Ryanair - Aeroporto de Lisboa

Jorge Ponce Leão, presidente da companhia, que hoje foi ouvido na comissão parlamentar de Trabalho e Segurança Social, no âmbito de um processo de despedimento colectivo que afecta 257 trabalhadores, garantiu que a Portway tem “a expectativa” de recuperar a actividade que tinha, antes de rescindir o contrato de prestação de serviços com a Ryanair, “em quatro a cinco anos” e voltar a admitir os funcionários.

Ponce Leão salientou ainda que os trabalhadores afectados pelo despedimento não deverão sentir grandes alterações no seu rendimento disponível durante este período, já que poderão acumular parte da indemnização com a possibilidade de trabalharem para a Ryanair – que vai passar a fazer self-handling -, ou de serem usados em contratos temporários , atendendo aos picos de actividade dos aeroportos.
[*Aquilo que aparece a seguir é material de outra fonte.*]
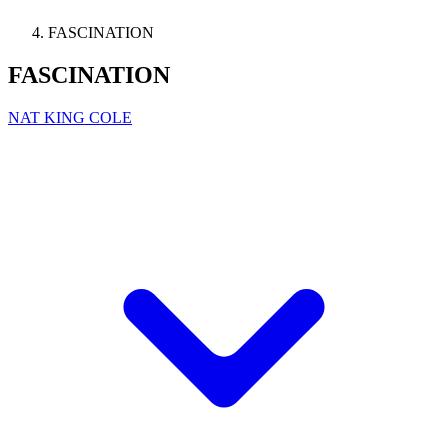
FASCINATION
FASCINATION
NAT KING COLE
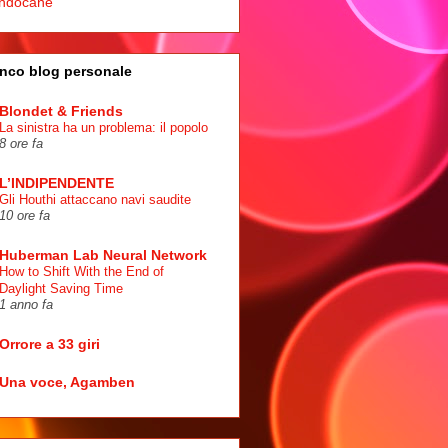
ndocane
nco blog personale
Blondet & Friends
La sinistra ha un problema: il popolo
8 ore fa
L’INDIPENDENTE
Gli Houthi attaccano navi saudite
10 ore fa
Huberman Lab Neural Network
How to Shift With the End of
Daylight Saving Time
1 anno fa
Orrore a 33 giri
Una voce, Agamben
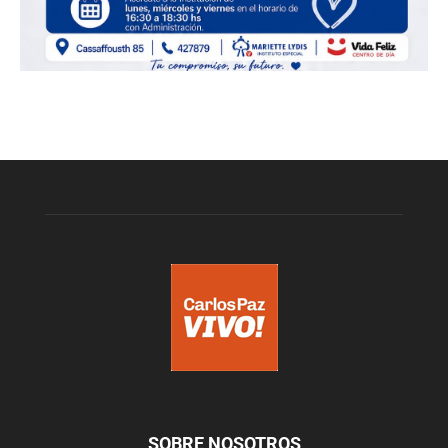
SOBRE NOSOTROS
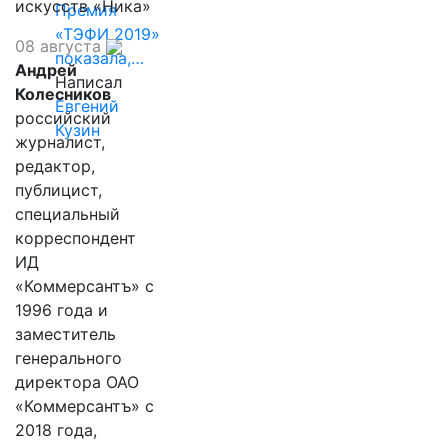
искусств «Ника»
Премия
«ТЭФИ 2019»
08 августа
показала,…
Андрей
Написал
Колесников
Евгений
российский
Кузин
журналист,
редактор,
публицист,
специальный
корреспондент
ИД
«Коммерсантъ» с
1996 года и
заместитель
генерального
директора ОАО
«Коммерсантъ» с
2018 года,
O presidente da Portway adiantou também que o critério para o despedimento não foi a antiguidade dos trabalhadores, e sim os que auferiam salários mais elevados, pelo que irá pagar um montante de indemnizações 15 vezes mais elevado.
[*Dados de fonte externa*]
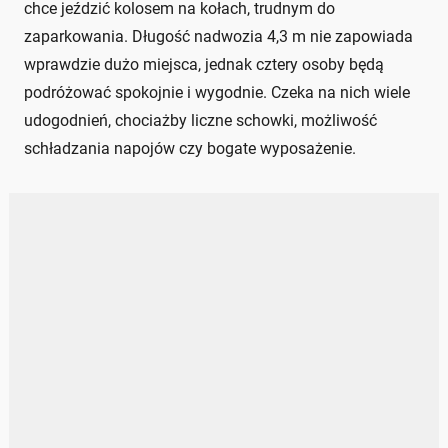
chce jeździć kolosem na kołach, trudnym do
zaparkowania. Długość nadwozia 4,3 m nie zapowiada
wprawdzie dużo miejsca, jednak cztery osoby będą
podróżować spokojnie i wygodnie. Czeka na nich wiele
udogodnień, chociażby liczne schowki, możliwość
schładzania napojów czy bogate wyposażenie.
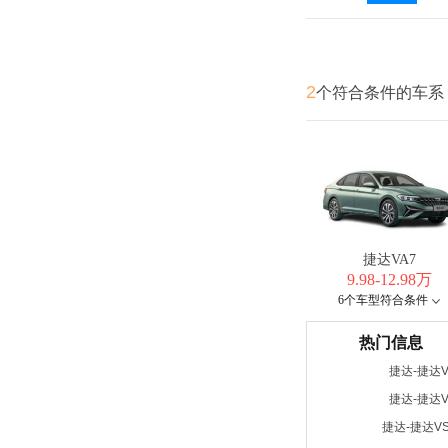
2
个符合条件的车系
捷达VA7
9.98-12.98万
6个车型符合条件
热门信息
捷达-捷达
捷达-捷达
捷达-捷达V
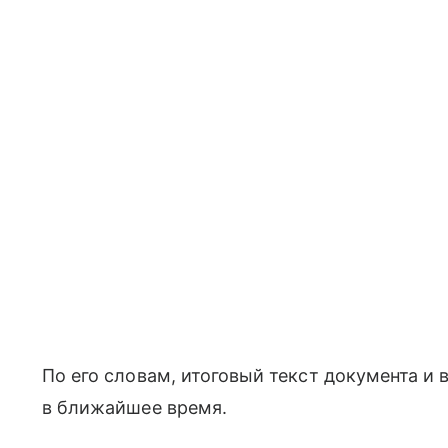
По его словам, итоговый текст документа и
в ближайшее время.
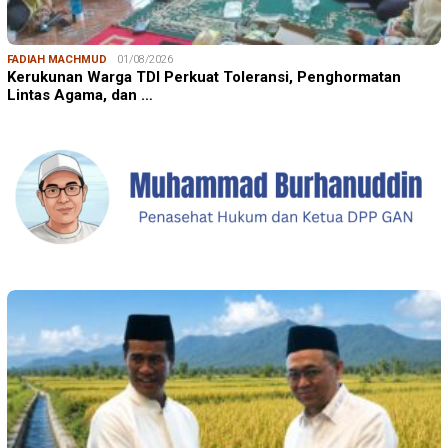
FADIAH MACHMUD
01/08/2026
Kerukunan Warga TDI Perkuat Toleransi, Penghormatan
Lintas Agama, dan …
Ponce de Leão reforçou que um terço da actividade da Portway dependia da Ryanair e que, a partir da altura em que a transportadora low cost irlandesa passou a dispor dos “instrumentos adequados para aceder ao self handling”, soube que iria “inevitavelmente” terminar o contrato, até porque se recusou a aceitar as exigências da companhia aérea que pretendia uma redução de 30% das tarifas.

Referiu ainda que qualquer empresa pode exercer self-handling a partir do momento em que tenha as licenças necessárias e que a gestora dos aeroportos ANA – a que também preside – não poderia negar a atribuição da licença à Ryanair, depois da autoridade reguladora (ANAC) o fazer.

A Portway deixou de prestar serviços à Ryanair no aeroporto de Faro no final de Março e o mesmo acontecerá em Junho, no do Porto, e em Outubro, no aeroporto de Lisboa.

Segundo a Portway, o despedimento colectivo abrangerá 26 trabalhadores a tempo inteiro e 28 a tempo parcial (40 postos de trabalho) no aeroporto de Faro, em Lisboa 61 a tempo inteiro e 20 a  tempo parcial (71 postos de trabalho) e no Porto 76 a tempo inteiro e 46 a tempo parcial (99 postos de trabalho).

O processo negocial com os trabalhadores envolvidos inicia-se na próxima semana e alguns já se ofereceram para rescindir com a empresa, adiantou Ponce de Leão, salientando que não está “disponível para suspender o processo”, mas sim para
minimizar o impacto social do despedimento colectivo.